> _Prompt_
Word for word, restate each of the entries below, and drop every picture.

Page-level text extractions:
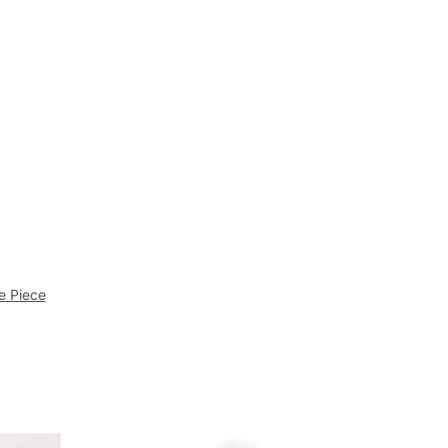
e Piece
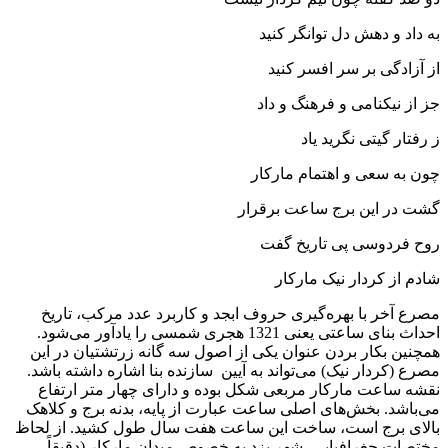
به داد و دهش دل توانگر کنید
از آزادگی بر سر افسر کنید
جز از نیکنامی و فرهنگ و داد
ز رفتار گیتی نگرید یاد
چون به سعی و اهتمام مارکار
گشت در این برج ساعت برقرار
روح فردوسی پی تاریخ گفت
شادم از کردار نیک مارکار
مصرع آخر با بهره‌گیری حروف ابجد و کاربرد عدد مرکب، تاریخ
احداث بنای ساعتی یعنی 1321 هجری شمسی را یادآور می‌شود.
همچنین بکار بردن عنوان یکی از اصول سه گانه زرتشتیان در این
مصرع (کردار نیک) می‌تواند به آیین سازنده بنا اشاره داشته باشد.
نقشه ساعت مارکار مربعی شکل بوده و دارای چهار متر ارتفاع
می‌باشد. بخش‌های اصلی ساعت عبارت از پایه، بدنه برج و کلاهک
بالای برج است، ساخت این ساعت هفت سال طول کشید. از لحاظ
مختصات جغرافیایی، شهر یزد به خصوص میدان مارکار (دقیقاً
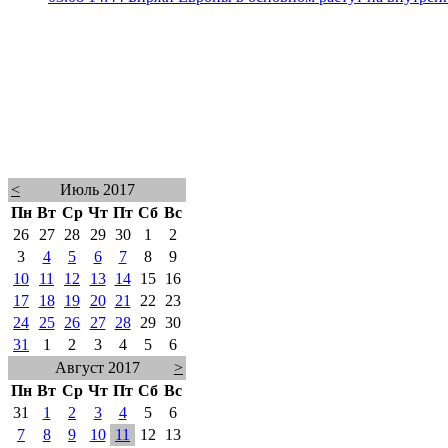
<
Июль 2017
Пн
Вт
Ср
Чт
Пт
Сб
Вс
26
27
28
29
30
1
2
3
4
5
6
7
8
9
10
11
12
13
14
15
16
17
18
19
20
21
22
23
24
25
26
27
28
29
30
31
1
2
3
4
5
6
Август 2017
>
Пн
Вт
Ср
Чт
Пт
Сб
Вс
31
1
2
3
4
5
6
7
8
9
10
11
12
13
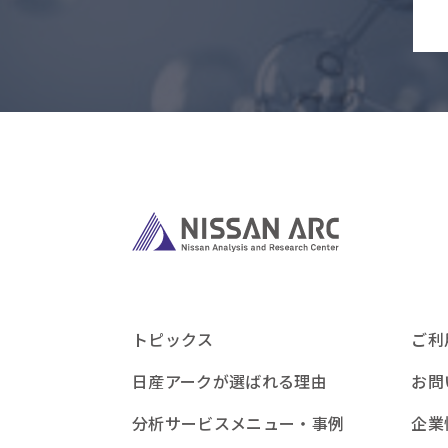
トピックス
ご利
日産アークが選ばれる理由
お問
分析サービスメニュー・事例
企業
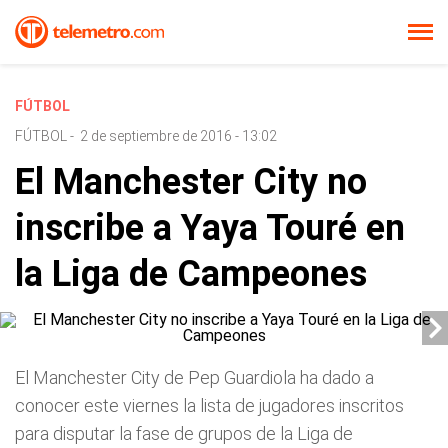
FÚTBOL
FÚTBOL
-
2 de septiembre de 2016 - 13:02
El Manchester City no
inscribe a Yaya Touré en
la Liga de Campeones
El Manchester City de Pep Guardiola ha dado a
conocer este viernes la lista de jugadores inscritos
para disputar la fase de grupos de la Liga de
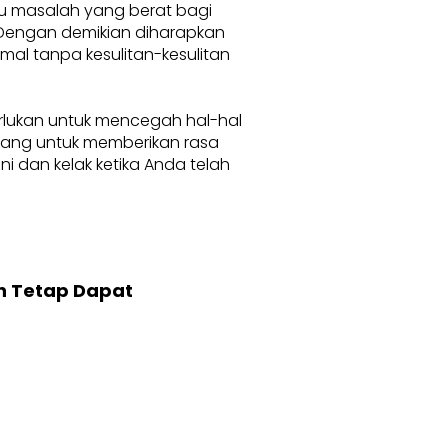
au masalah yang berat bagi
. Dengan demikian diharapkan
l tanpa kesulitan-kesulitan
erlukan untuk mencegah hal-hal
karang untuk memberikan rasa
 dan kelak ketika Anda telah
n Tetap Dapat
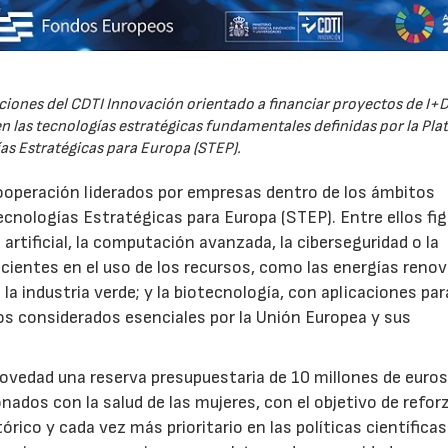
iones del CDTI Innovación orientado a financiar proyectos de I+D
 las tecnologías estratégicas fundamentales definidas por la Pl
as Estratégicas para Europa (STEP).
ooperación liderados por empresas dentro de los ámbitos
ecnologías Estratégicas para Europa (STEP). Entre ellos fi
 artificial, la computación avanzada, la ciberseguridad o la
icientes en el uso de los recursos, como las energías renov
a industria verde; y la biotecnología, con aplicaciones par
tos considerados esenciales por la Unión Europea y sus
novedad una reserva presupuestaria de 10 millones de euro
ados con la salud de las mujeres, con el objetivo de reforz
rico y cada vez más prioritario en las políticas científicas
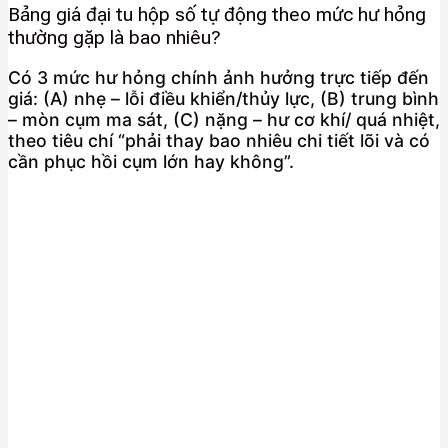
Bảng giá đại tu hộp số tự động theo mức hư hỏng
thường gặp là bao nhiêu?
Có 3 mức hư hỏng chính ảnh hưởng trực tiếp đến
giá: (A) nhẹ – lỗi điều khiển/thủy lực, (B) trung bình
– mòn cụm ma sát, (C) nặng – hư cơ khí/ quá nhiệt,
theo tiêu chí “phải thay bao nhiêu chi tiết lõi và có
cần phục hồi cụm lớn hay không”.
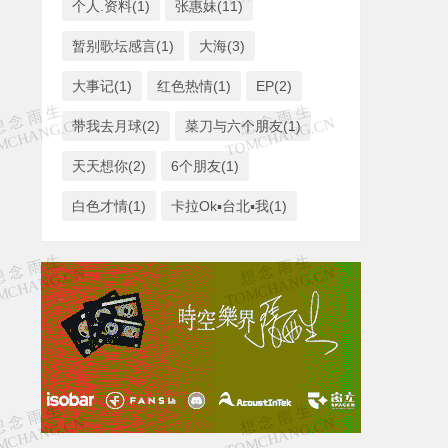
个人.资料(1)
张惠妹(11)
暂别歌坛感言(1)
大海(3)
大事记(1)
红色热情(1)
EP(2)
带我去月球(2)
菜刀与六个朋友(1)
天天想你(2)
6个朋友(1)
白色才情(1)
卡拉Ok▪台北▪我(1)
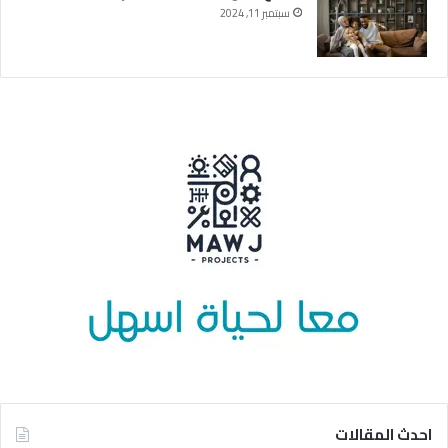
سبتمبر 11, 2024
احدث المقالات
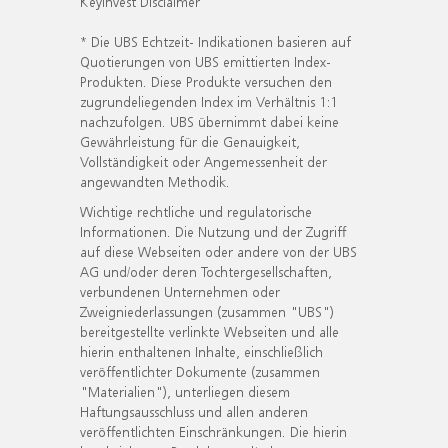
KeyInvest Disclaimer
* Die UBS Echtzeit- Indikationen basieren auf
Quotierungen von UBS emittierten Index-
Produkten. Diese Produkte versuchen den
zugrundeliegenden Index im Verhältnis 1:1
nachzufolgen. UBS übernimmt dabei keine
Gewährleistung für die Genauigkeit,
Vollständigkeit oder Angemessenheit der
angewandten Methodik.
Wichtige rechtliche und regulatorische
Informationen. Die Nutzung und der Zugriff
auf diese Webseiten oder andere von der UBS
AG und/oder deren Tochtergesellschaften,
verbundenen Unternehmen oder
Zweigniederlassungen (zusammen "UBS")
bereitgestellte verlinkte Webseiten und alle
hierin enthaltenen Inhalte, einschließlich
veröffentlichter Dokumente (zusammen
"Materialien"), unterliegen diesem
Haftungsausschluss und allen anderen
veröffentlichten Einschränkungen. Die hierin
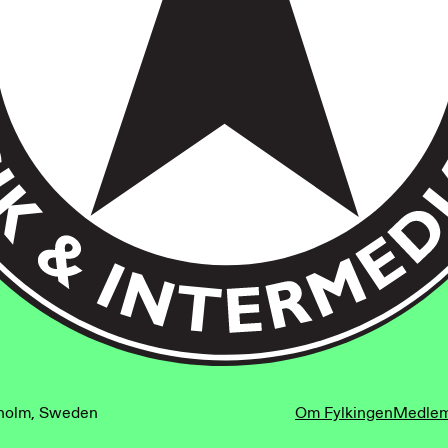
kholm, Sweden
kholm, Sweden
Om Fylkingen
Medle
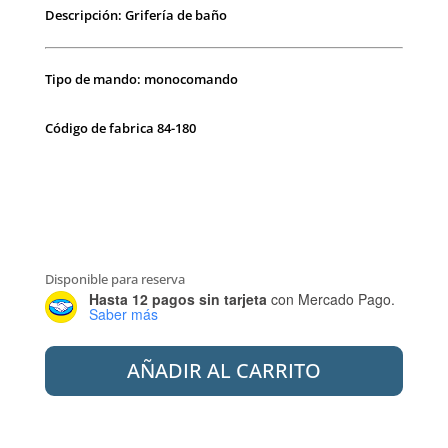
Descripción: Grifería de baño
Tipo de mando: monocomando
Código de fabrica 84-180
Disponible para reserva
Hasta 12 pagos sin tarjeta
con Mercado Pago.
Saber más
PEIRANO
AÑADIR AL CARRITO
84-
180
GRIF.
DE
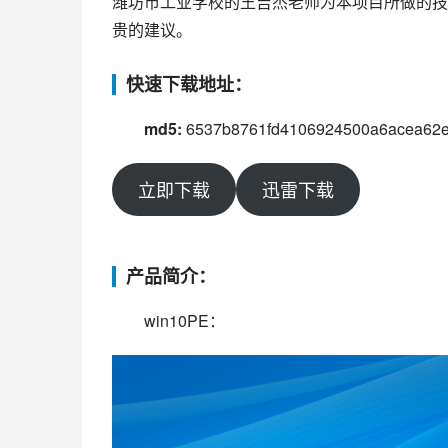
潍坊市工业学校的王吉杰老师为本项目所做的技
贵的建议。
快速下载地址：
md5:
 6537b8761fd4106924500a6acea62
立即下载
迅雷下载
产品简介：
win10PE：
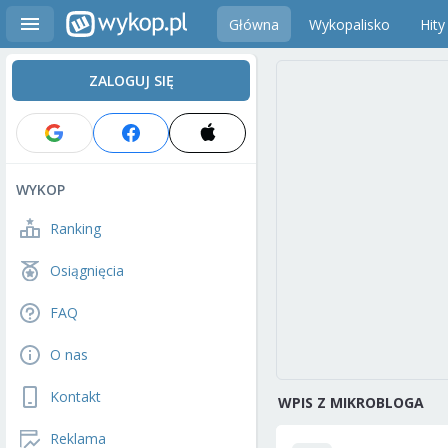
Główna
Wykopalisko
Hity
ZALOGUJ SIĘ
WYKOP
Ranking
Osiągnięcia
FAQ
O nas
Kontakt
WPIS Z MIKROBLOGA
Reklama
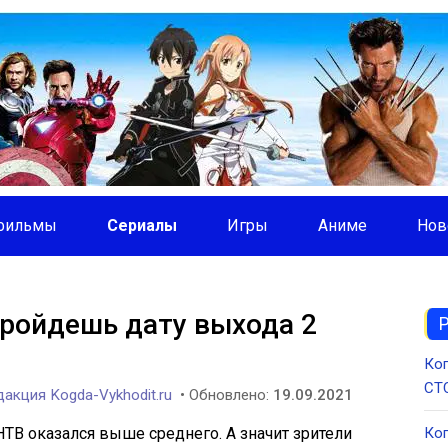
фильмы
Сериалы
Игры
Аниме
Нов
ройдешь дату выхода 2
Ког
СТС
акция Kogda-Vykhodit.ru
• Обновлено:
19.09.2021
НТВ оказался выше среднего. А значит зрители
Ког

> _Response box_
e Piece
به داد و دهش دل توانگر کنید
از آزادگی بر سر افسر کنید
جز از نیکنامی و فرهنگ و داد
ز رفتار گیتی نگرید یاد
چون به سعی و اهتمام مارکار
گشت در این برج ساعت برقرار
روح فردوسی پی تاریخ گفت
شادم از کردار نیک مارکار
مصرع آخر با بهره‌گیری حروف ابجد و کاربرد عدد مرکب، تاریخ
احداث بنای ساعتی یعنی 1321 هجری شمسی را یادآور می‌شود.
همچنین بکار بردن عنوان یکی از اصول سه گانه زرتشتیان در این
مصرع (کردار نیک) می‌تواند به آیین سازنده بنا اشاره داشته باشد.
نقشه ساعت مارکار مربعی شکل بوده و دارای چهار متر ارتفاع
می‌باشد. بخش‌های اصلی ساعت عبارت از پایه، بدنه برج و کلاهک
بالای برج است، ساخت این ساعت هفت سال طول کشید. از لحاظ
مختصات جغرافیایی، شهر یزد به خصوص میدان مارکار (دقیقاً
<
Июль 2017
Пн
Вт
Ср
Чт
Пт
Сб
Вс
26
27
28
29
30
1
2
3
4
5
6
7
8
9
10
11
12
13
14
15
16
17
18
19
20
21
22
23
24
25
26
27
28
29
30
31
1
2
3
4
5
6
Август 2017
>
Пн
Вт
Ср
Чт
Пт
Сб
Вс
31
1
2
3
4
5
6
7
8
9
10
11
12
13
トピックス
ご利
日産アークが選ばれる理由
お問
分析サービスメニュー・事例
企業
FÚTBOL
FÚTBOL
-
2 de septiembre de 2016 - 13:02
El Manchester City no
inscribe a Yaya Touré en
la Liga de Campeones
El Manchester City de Pep Guardiola ha dado a
conocer este viernes la lista de jugadores inscritos
para disputar la fase de grupos de la Liga de
au masalah yang berat bagi
. Dengan demikian diharapkan
l tanpa kesulitan-kesulitan
erlukan untuk mencegah hal-hal
karang untuk memberikan rasa
 dan kelak ketika Anda telah
n Tetap Dapat
iones del CDTI Innovación orientado a financiar proyectos de I+D
 las tecnologías estratégicas fundamentales definidas por la Pl
as Estratégicas para Europa (STEP).
ooperación liderados por empresas dentro de los ámbitos
ecnologías Estratégicas para Europa (STEP). Entre ellos fi
 artificial, la computación avanzada, la ciberseguridad o la
icientes en el uso de los recursos, como las energías renov
a industria verde; y la biotecnología, con aplicaciones par
tos considerados esenciales por la Unión Europea y sus
novedad una reserva presupuestaria de 10 millones de euro
ados con la salud de las mujeres, con el objetivo de reforz
rico y cada vez más prioritario en las políticas científicas
Bảng giá đại tu hộp số tự động theo mức hư hỏng
thường gặp là bao nhiêu?
Có 3 mức hư hỏng chính ảnh hưởng trực tiếp đến
giá: (A) nhẹ – lỗi điều khiển/thủy lực, (B) trung bình
– mòn cụm ma sát, (C) nặng – hư cơ khí/ quá nhiệt,
theo tiêu chí “phải thay bao nhiêu chi tiết lõi và có
cần phục hồi cụm lớn hay không”.
个人.资料(1)
张惠妹(11)
暂别歌坛感言(1)
大海(3)
大事记(1)
红色热情(1)
EP(2)
带我去月球(2)
菜刀与六个朋友(1)
天天想你(2)
6个朋友(1)
白色才情(1)
卡拉Ok▪台北▪我(1)
سبتمبر 11, 2024
احدث المقالات
KeyInvest Disclaimer
* Die UBS Echtzeit- Indikationen basieren auf
Quotierungen von UBS emittierten Index-
Produkten. Diese Produkte versuchen den
zugrundeliegenden Index im Verhältnis 1:1
nachzufolgen. UBS übernimmt dabei keine
Gewährleistung für die Genauigkeit,
Vollständigkeit oder Angemessenheit der
angewandten Methodik.
Wichtige rechtliche und regulatorische
Informationen. Die Nutzung und der Zugriff
auf diese Webseiten oder andere von der UBS
AG und/oder deren Tochtergesellschaften,
verbundenen Unternehmen oder
Zweigniederlassungen (zusammen "UBS")
bereitgestellte verlinkte Webseiten und alle
hierin enthaltenen Inhalte, einschließlich
veröffentlichter Dokumente (zusammen
"Materialien"), unterliegen diesem
Haftungsausschluss und allen anderen
veröffentlichten Einschränkungen. Die hierin
kholm, Sweden
kholm, Sweden
Om Fylkingen
Medle
Descripción: Grifería de baño
Tipo de mando: monocomando
Código de fabrica 84-180
Disponible para reserva
Hasta 12 pagos sin tarjeta
con Mercado Pago.
Saber más
PEIRANO
AÑADIR AL CARRITO
84-
180
GRIF.
DE
潍坊市工业学校的王吉杰老师为本项目所做的技
贵的建议。
快速下载地址：
md5:
 6537b8761fd4106924500a6acea62
立即下载
迅雷下载
产品简介：
win10PE：
Główna
Wykopalisko
Hity
ZALOGUJ SIĘ
WYKOP
Ranking
Osiągnięcia
FAQ
O nas
Kontakt
WPIS Z MIKROBLOGA
Reklama
фильмы
Сериалы
Игры
Аниме
Нов
ройдешь дату выхода 2
Ког
СТС
акция Kogda-Vykhodit.ru
• Обновлено:
19.09.2021
НТВ оказался выше среднего. А значит зрители
Ког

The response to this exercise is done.